Excited about everyone finally having a decent tank, I decided to order more stuff to make them all less bare. Four more live plants have just been ordered, and I'll pick up some water sprite to float when I next go to Aqueus for some tasty tasty brine shrimp for my little guys to nom on. ^.^

I do have water sprite floating in everyone's tanks at the moment, just not much. I stupidly split Falkor's bunch into three to try and give everyone an equal share but it's not doing so well now. Not having a great light supply until that package arrives isn't doing it any favours either. Oh well, once it's all done I can rest easy.

It's always a good thing to have things going to plan... And to have a clean and organised looking bedroom!


----------



## Sparrowhawk (Nov 19, 2012)

The LED lighting for all three tanks arrived today! Unfortunately only one had an AU plug, so I need to get converters for the others, but at least Falkor has light in his brand new 15L tank, and the others can deal with their desk lamp until it's not so hot outside and we can go shopping for the converters. The new lights are pretty awesome though. At first I was concerned that they were too bright for the small tanks, but then I noticed that they're dimmable. Awesomeness! 

Falkor absolutely hates his new background. It's not all black, it's just got a bunch of foliage on it, and I think it looks rather pretty, but apparently it's unacceptable. He has had issues like this with backgrounds before that have calmed down in a few days, so I'm just watching and waiting for now.

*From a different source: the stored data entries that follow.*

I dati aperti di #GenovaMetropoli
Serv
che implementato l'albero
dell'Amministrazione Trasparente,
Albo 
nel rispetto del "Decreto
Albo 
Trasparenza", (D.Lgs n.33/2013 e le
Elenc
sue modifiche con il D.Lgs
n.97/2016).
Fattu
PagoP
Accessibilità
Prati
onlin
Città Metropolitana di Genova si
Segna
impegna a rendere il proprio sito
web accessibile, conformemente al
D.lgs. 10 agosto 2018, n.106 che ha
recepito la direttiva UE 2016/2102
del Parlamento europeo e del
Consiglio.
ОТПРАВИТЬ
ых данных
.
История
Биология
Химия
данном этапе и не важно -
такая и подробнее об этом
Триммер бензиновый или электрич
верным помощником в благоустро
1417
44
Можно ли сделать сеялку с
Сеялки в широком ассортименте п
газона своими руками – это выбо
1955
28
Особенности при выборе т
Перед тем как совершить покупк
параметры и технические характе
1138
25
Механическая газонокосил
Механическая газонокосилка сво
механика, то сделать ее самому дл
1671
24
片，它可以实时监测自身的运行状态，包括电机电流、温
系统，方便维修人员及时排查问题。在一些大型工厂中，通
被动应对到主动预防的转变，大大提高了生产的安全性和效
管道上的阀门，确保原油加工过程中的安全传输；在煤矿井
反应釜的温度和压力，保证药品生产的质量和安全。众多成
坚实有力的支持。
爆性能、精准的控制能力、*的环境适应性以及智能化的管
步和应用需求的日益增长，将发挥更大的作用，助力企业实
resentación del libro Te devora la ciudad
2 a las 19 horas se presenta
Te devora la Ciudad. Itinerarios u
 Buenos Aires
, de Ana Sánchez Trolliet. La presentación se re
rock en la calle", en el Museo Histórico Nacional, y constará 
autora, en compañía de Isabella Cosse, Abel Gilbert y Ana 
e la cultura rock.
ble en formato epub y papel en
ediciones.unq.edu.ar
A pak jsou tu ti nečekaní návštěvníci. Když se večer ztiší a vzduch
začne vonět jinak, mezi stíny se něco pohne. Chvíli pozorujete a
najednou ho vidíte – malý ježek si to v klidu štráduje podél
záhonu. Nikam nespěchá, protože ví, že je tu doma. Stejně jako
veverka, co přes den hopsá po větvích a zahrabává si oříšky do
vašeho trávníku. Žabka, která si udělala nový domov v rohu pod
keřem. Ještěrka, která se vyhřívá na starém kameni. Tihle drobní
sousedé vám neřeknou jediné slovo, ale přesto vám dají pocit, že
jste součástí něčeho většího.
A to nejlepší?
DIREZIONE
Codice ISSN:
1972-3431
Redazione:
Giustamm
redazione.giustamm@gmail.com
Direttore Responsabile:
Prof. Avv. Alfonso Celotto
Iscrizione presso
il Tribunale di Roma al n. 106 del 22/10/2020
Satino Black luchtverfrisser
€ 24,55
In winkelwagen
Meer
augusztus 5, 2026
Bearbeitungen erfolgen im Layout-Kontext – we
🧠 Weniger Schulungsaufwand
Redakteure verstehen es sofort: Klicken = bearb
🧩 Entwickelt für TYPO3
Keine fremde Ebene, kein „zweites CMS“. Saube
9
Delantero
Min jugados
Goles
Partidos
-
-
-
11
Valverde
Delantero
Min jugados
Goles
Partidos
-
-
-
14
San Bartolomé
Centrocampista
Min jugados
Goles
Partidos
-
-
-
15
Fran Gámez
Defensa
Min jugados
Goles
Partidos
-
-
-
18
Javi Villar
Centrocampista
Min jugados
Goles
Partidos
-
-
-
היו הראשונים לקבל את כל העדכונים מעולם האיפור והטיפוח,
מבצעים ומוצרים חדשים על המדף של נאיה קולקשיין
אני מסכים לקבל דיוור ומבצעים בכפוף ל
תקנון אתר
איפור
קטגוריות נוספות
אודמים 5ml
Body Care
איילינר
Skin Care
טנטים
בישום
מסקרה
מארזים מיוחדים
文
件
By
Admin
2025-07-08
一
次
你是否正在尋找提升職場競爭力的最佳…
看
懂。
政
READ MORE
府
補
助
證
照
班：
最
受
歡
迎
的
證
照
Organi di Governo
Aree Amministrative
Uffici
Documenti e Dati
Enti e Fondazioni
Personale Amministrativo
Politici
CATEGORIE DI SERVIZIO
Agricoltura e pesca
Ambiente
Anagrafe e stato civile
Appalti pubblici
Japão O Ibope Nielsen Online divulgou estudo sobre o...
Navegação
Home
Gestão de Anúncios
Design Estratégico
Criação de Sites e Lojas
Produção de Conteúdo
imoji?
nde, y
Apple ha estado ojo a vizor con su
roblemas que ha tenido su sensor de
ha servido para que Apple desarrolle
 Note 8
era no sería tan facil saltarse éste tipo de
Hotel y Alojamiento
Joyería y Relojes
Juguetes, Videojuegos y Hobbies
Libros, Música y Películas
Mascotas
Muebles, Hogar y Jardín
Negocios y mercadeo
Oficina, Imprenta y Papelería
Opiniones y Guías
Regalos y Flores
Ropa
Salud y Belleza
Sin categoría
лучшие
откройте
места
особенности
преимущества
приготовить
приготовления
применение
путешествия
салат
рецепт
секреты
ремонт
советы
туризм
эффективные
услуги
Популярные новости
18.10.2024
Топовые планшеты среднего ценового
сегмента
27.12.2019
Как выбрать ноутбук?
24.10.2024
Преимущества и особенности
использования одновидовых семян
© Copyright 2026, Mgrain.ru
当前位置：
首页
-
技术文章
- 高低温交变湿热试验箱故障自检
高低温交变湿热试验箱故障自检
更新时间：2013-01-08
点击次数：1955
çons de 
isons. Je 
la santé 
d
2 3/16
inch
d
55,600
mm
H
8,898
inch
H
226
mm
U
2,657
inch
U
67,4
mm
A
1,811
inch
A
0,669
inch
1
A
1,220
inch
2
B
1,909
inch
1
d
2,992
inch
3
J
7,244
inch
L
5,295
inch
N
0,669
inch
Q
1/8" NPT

He's not doing the darting flare that he does when a mirror is held up to him (he's afraid of himself) so I'm just watching to see if he seems stressed... I do need a background on the tank though, because I need to store spare fishy equipment on the shelf behind him... Perhaps I'll be able to work something out that he actually approves of...


----------



## Sparrowhawk (Nov 19, 2012)

Another day of 100% water changes... Did the other two boys today, as we just didn't have the energy last night after doing Falkor's tank upgrade. I'm very much looking forward to getting some more live plants and decreasing the water change workload a little, my back will love me for it! Especially since if I follow OFL's water change guide, with more plants I shouldn't be doing 100% changes with plants. Unfortunately due to what seems to be a mold outbreak (from the threads I found that had people with the same problem) in Feyd and Weehawk's tanks, I'll need to keep doing those 100% changes until it's completely gone, and probably won't want to introduce new plants to them until then. Looks like Falkor's old tank is going to get another round of use sooner than expected! Its new role: housing new plants. Hehe. I know I should QT them anyway, so now I have a container for doing so!


----------



## Sparrowhawk (Nov 19, 2012)

UGH! My arthritis is really giving me hell today (and yesterday). Sudden changes in temperature, or extremes in temperature, make even the simplest of tasks almost impossible... If you'd asked me five years ago, I'd never have guessed that I'd be almost crippled in hot or cold weather before I hit 25, or that it would have started at 20. Ah well, all I can do is continue my stretches, and do the best I can.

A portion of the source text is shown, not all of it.